And to your comment, I'll add this.... YOU DON'T WANT TO SEE LIFE with gold at $5k... Gold is a hedge in politically unstable times...commodities, as a whole, are a hedge to a depreciating dollar, that's it!! It is as speculative as everything else in every other regard. If gold bugs get their day in the sun with gold north of 3k, 4k,etc., the world as we know it will have practically self-destroyed. If you believe this scenario as likely, then by all means buy all the gold you can. But, again, do you want to live in a world where gold is worth $5,000 an ounce???? I guarantee you, you don't know what you're asking for. That's WW3 type of scenario... As for hyperinflation??? We already HAD IT!!! Oil went up to $146 dollars a f'n barrel, homes exploded in price... in the span of about 3 years... Leave it alone... And for those who want to return to a gold standard... don't hold your breath on that one!!! We're more likely to see the Colombian Peso as the reserve currency of the world before we see a gold standard again!!!

Anonymous's picture

gold is money...he who owns the gold makes the
rules....to say that it is a hedge in politically
unstable times is an expression of vast unstinted
ignorance about money....

gold is vastly underpriced in terms of frn
through decades' long gold price suppression by
the treasury and fed and thus should be priced
substantially higher...

how much higher? not sure - the free market
has not been allowed to speak....

your hysterical henny penny nonsense about the
price of gold as a marker for ww3 is hillarious...
there is absolutely no warrant for the statement
other than your bald faced stupid assertion that
high gold prices equal political instability....

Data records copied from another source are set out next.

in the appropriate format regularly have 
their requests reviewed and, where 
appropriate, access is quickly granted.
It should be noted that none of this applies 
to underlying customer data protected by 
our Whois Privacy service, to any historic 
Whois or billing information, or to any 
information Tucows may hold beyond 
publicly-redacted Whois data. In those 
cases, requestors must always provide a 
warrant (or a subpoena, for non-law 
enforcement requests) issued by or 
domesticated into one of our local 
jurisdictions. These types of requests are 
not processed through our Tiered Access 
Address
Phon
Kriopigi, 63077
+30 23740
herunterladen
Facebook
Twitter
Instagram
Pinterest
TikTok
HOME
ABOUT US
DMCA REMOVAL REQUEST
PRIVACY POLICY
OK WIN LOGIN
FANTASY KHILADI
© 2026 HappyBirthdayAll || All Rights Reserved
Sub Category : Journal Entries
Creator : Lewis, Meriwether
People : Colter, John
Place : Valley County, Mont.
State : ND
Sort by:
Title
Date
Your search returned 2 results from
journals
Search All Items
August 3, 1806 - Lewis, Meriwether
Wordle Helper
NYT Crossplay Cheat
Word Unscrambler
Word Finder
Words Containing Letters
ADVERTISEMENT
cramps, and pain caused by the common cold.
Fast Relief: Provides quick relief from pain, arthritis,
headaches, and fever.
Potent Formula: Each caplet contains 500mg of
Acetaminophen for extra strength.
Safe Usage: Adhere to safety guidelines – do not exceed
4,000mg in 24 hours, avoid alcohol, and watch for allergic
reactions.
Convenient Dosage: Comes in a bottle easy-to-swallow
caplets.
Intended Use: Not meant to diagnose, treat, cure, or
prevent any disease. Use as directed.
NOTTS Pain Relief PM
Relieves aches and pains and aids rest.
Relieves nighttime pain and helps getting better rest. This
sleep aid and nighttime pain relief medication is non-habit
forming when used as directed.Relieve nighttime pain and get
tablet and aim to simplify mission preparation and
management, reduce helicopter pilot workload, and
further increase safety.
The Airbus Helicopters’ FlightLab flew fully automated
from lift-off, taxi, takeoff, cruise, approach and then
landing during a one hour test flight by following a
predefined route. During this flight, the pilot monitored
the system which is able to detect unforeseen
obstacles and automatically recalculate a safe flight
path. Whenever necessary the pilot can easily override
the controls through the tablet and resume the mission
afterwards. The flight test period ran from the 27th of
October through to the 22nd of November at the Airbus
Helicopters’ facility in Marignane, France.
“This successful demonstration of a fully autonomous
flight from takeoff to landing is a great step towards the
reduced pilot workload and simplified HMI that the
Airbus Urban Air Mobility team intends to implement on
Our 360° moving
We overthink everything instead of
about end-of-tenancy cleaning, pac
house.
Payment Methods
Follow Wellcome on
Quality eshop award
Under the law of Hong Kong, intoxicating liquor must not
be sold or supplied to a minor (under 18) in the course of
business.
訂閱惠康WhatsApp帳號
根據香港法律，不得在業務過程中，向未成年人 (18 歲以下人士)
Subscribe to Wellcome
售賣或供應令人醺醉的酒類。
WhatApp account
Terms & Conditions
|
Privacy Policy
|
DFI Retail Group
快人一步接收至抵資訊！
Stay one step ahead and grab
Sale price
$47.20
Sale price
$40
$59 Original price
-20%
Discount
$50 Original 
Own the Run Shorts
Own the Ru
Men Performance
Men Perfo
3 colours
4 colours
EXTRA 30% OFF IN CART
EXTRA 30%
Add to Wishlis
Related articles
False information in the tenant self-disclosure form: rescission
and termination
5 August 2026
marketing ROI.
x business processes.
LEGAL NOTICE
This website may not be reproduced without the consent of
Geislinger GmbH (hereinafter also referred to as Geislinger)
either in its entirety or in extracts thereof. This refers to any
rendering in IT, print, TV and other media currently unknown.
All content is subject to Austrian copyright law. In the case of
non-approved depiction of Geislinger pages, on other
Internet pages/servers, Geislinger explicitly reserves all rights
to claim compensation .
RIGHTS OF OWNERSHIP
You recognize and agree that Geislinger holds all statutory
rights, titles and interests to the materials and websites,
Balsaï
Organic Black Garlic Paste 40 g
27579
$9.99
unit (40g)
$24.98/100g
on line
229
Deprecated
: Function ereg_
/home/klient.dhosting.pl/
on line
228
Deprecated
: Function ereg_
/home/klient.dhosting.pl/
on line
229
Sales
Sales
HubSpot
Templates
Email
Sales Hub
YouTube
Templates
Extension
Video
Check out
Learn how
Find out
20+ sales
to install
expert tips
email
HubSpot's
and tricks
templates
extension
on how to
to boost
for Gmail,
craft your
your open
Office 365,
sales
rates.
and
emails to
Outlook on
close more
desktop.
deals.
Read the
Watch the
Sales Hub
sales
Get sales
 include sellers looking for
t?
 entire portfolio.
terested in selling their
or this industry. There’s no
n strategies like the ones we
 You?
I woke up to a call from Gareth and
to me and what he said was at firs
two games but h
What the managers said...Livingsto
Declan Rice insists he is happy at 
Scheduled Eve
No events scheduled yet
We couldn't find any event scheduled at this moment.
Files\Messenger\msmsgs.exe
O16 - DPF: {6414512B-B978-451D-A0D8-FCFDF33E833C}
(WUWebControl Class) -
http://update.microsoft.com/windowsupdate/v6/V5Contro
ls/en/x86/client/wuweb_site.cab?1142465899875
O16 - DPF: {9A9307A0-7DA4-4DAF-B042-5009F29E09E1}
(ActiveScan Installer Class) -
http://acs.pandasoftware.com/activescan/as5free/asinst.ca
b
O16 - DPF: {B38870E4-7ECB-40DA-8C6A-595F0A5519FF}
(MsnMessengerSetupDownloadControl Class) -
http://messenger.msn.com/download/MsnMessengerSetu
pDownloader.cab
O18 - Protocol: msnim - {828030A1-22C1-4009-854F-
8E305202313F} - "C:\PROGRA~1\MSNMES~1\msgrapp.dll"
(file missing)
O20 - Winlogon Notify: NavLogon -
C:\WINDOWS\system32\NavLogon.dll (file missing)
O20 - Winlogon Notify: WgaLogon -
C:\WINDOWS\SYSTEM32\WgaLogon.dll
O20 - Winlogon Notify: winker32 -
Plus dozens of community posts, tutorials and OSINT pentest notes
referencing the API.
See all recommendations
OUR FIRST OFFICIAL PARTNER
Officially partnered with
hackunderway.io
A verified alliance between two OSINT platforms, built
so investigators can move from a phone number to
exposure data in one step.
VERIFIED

i agree with your pessimism regarding a gold
standard for the flames of totalitarianism burn
strongly in the likes of you and your companions of
the plutocratic oligarchy....

we either have a gold standard and freedom or
we have paper and tyranny....the battle lines
have been drawn and are being waged fiercely...

in the shot term the totalitarianists will
prevail - in the long term they will be crushed..

Anonymous's picture

@ Anonymous #69102

Are you Dave in Denver or Matt Douchamp from Clusterstock?

These articles seem to be hitting quite the nerve...

Anonymous's picture

I'm neither and in fact have never heard of either of them.

Vastly more insight can be gained from this 2 and half year old article:
http://globaleconomicanalysis.blogspot.com/2007/02/is-gold-inflation-hed...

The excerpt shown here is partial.